How to Navigate Conversations About COVID Consent and Boundaries

Two adults wearing masks and greeting each other by touching elbows

Nenad Stojnev / Getty Images

Key Takeaways

  • Not everyone's COVID-19 safety views will align when it comes to socializing, so clear communication is necessary.
  • Having a conversation about consent and boundaries ahead of a date or hangout can mitigate discomfort or misunderstanding and allow you to relax in the moment.

Despite Centers for Disease Control and Prevention (CDC) guidelines, not everyone is on the same page when it comes to socializing safely during the pandemic. Individuals can make their own decisions, but there's an added stress when their consequences can affect more than just the decision-maker.

The reality is that not everyone's COVID-19 safety viewpoints will align. So, in the interest of keeping others safe and comfortable, one thing we can do is communicate clearly with the people with whom we want to spend time.

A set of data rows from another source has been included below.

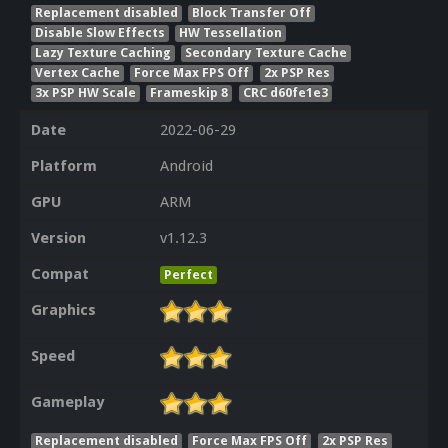
Replacement disabled
Block Transfer Off
Disable Slow Effects
HW Tessellation
Lazy Texture Caching
Secondary Texture Cache
Vertex Cache
Force Max FPS Off
2x PSP Res
3x PSP HW Scale
Frameskip 8
CRC d60fe1e3
Date
2022-06-29
Platform
Android
GPU
ARM
Version
v1.12.3
Compat
Perfect
Graphics
Speed
Gameplay
Replacement disabled
Force Max FPS Off
2x PSP Res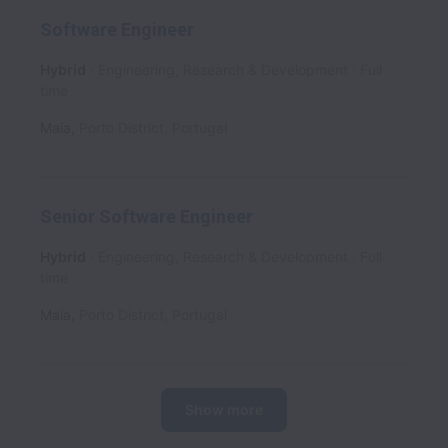
Software Engineer
Hybrid
Engineering, Research & Development
Full
time
Maia
,
Porto District
,
Portugal
Senior Software Engineer
Hybrid
Engineering, Research & Development
Full
time
Maia
,
Porto District
,
Portugal
Show more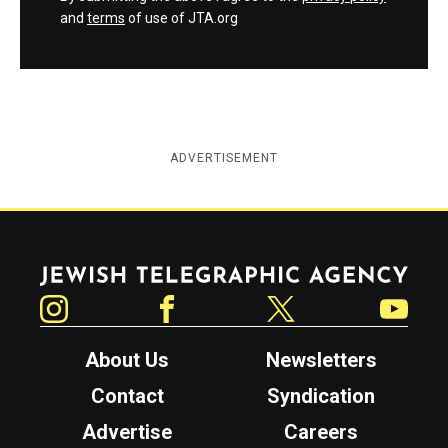
and
terms
of use of JTA.org
ADVERTISEMENT
Jewish Telegraphic Agency
Instagram
Facebook
Twitter
YouTube
About Us
Newsletters
Contact
Syndication
Advertise
Careers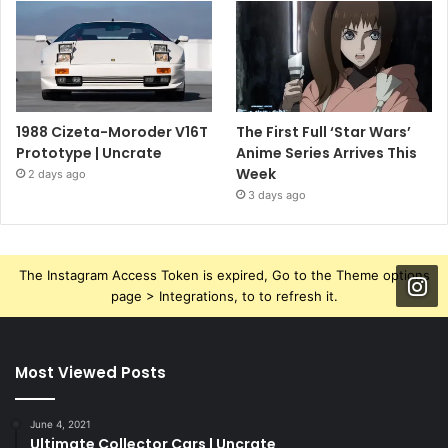
1988 Cizeta-Moroder V16T
The First Full ‘Star Wars’
Prototype | Uncrate
Anime Series Arrives This
Week
2 days ago
3 days ago
The Instagram Access Token is expired, Go to the Theme options
page > Integrations, to to refresh it.
Most Viewed Posts
June 4, 2021
Ultimate Collector Cars | Uncrate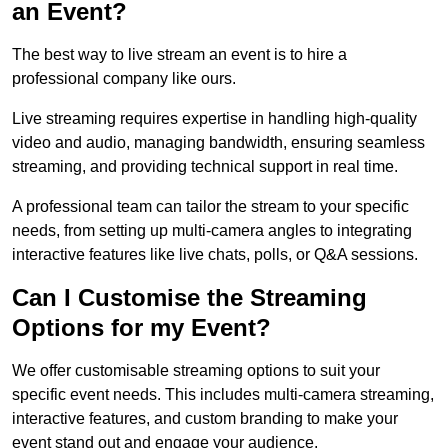
an Event?
The best way to live stream an event is to hire a
professional company like ours.
Live streaming requires expertise in handling high-quality
video and audio, managing bandwidth, ensuring seamless
streaming, and providing technical support in real time.
A professional team can tailor the stream to your specific
needs, from setting up multi-camera angles to integrating
interactive features like live chats, polls, or Q&A sessions.
Can I Customise the Streaming
Options for my Event?
We offer customisable streaming options to suit your
specific event needs. This includes multi-camera streaming,
interactive features, and custom branding to make your
event stand out and engage your audience.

Direct Communication Is Key

It's a social script we're accustomed to elsewhere, namely romantic or sexual relationships. Asking someone about their sexual habits, preferences, and STD/STI testing and screening practices can feel inherently awkward when navigating a new intimate relationship. But we've learned how to do it to keep ourselves safe.

These days, if we want to maintain any sort of relationship during the pandemic—friendship or otherwise—while protecting ourselves and others, we must communicate in a similar way. This can be uniquely overwhelming, as the COVID conversation can feel a lot like the safe sex conversation.

"But we have to have it with so many more people,” says Judy Ho, PhD, a neuropsychologist and associate professor of psychology at Pepperdine University.

Judy Ho, PhD

Remind yourself that you're doing this for the relationship. You’re doing it for your own sanity and health. The more we can normalize these conversations, the less they’ll become a big deal.

— Judy Ho, PhD

Individuals can disagree on any number of things during a social interaction—sharing drinks or food, masks or no masks, inside or outside, socially distant or not. And the result can, at best, make things a bit awkward or, at worst, put lives at risk.

So, how can we reduce harm and avoid discomfort while pursuing the meaningful social interaction we so desperately need right now?

Get Consent

First and foremost, consent is absolutely crucial when it comes to social interaction during the pandemic. And just as in sexual relationships, it must be active and explicit. Avoiding the subject or passive agreement is not consent.

If you're planning a date or a hangout with a friend, check in with that person's comfort level. What do they envision for the interaction? Are they comfortable having drinks at a bar with an outdoor patio, or would they prefer a socially distant walk while wearing masks?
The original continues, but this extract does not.